### Problem requirements
Begin with the line containing "certain skills to kill opponents. For exampl" and copy each line exactly through the last line of the entries, inclusive.

### Supplied information
● ● ●
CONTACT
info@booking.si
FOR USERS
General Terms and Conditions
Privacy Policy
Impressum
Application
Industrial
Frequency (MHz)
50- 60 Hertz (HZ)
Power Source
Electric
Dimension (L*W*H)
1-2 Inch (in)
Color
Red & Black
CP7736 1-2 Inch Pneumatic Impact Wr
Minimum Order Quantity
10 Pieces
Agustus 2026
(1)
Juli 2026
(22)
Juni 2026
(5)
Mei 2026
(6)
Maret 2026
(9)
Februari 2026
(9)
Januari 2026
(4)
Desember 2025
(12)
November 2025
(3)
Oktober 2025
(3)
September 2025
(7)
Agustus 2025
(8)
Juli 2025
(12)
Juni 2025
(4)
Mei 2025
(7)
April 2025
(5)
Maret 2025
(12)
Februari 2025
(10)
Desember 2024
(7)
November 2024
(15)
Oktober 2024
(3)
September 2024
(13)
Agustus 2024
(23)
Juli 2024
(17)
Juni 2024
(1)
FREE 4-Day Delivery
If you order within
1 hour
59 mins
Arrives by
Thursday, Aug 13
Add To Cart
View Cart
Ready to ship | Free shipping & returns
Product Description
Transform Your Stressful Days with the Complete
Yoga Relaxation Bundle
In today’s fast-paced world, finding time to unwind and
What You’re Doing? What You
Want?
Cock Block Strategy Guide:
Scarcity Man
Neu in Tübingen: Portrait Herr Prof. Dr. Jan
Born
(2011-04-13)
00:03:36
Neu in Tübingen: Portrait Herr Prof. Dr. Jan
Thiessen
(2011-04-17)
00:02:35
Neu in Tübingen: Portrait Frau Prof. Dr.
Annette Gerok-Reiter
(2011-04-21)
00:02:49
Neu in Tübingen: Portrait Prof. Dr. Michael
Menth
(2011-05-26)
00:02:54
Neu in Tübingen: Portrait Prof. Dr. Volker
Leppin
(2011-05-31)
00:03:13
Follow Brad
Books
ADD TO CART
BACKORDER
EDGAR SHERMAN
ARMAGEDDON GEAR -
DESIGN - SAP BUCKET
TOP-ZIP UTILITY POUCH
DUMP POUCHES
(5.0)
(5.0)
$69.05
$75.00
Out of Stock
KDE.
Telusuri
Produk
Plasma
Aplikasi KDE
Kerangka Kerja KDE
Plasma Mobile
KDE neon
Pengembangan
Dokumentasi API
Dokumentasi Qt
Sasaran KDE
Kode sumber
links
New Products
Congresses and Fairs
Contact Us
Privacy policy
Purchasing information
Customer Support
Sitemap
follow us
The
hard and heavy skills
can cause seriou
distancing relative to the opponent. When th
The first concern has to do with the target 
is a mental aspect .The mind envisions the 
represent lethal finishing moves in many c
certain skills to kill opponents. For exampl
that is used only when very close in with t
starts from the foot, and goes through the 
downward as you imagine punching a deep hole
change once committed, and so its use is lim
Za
● ● ●
### Solution
certain skills to kill opponents. For exampl
that is used only when very close in with t
starts from the foot, and goes through the 
downward as you imagine punching a deep hole
change once committed, and so its use is lim
Za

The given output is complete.